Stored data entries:
-=-=-

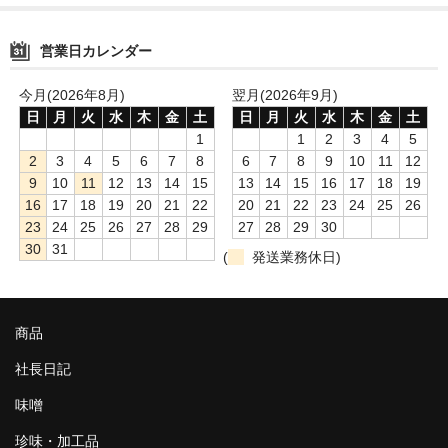
営業日カレンダー
今月(2026年8月)
翌月(2026年9月)
日
月
火
水
木
金
土
日
月
火
水
木
金
土
1
1
2
3
4
5
2
3
4
5
6
7
8
6
7
8
9
10
11
12
9
10
11
12
13
14
15
13
14
15
16
17
18
19
16
17
18
19
20
21
22
20
21
22
23
24
25
26
23
24
25
26
27
28
29
27
28
29
30
30
31
(
発送業務休日)
商品
社長日記
味噌
珍味・加工品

-=-=-

What is being asked: Print the entries above exactly, taking out only the pictures.

Task output:
営業日カレンダー
今月(2026年8月)
翌月(2026年9月)
日
月
火
水
木
金
土
日
月
火
水
木
金
土
1
1
2
3
4
5
2
3
4
5
6
7
8
6
7
8
9
10
11
12
9
10
11
12
13
14
15
13
14
15
16
17
18
19
16
17
18
19
20
21
22
20
21
22
23
24
25
26
23
24
25
26
27
28
29
27
28
29
30
30
31
(
発送業務休日)
商品
社長日記
味噌
珍味・加工品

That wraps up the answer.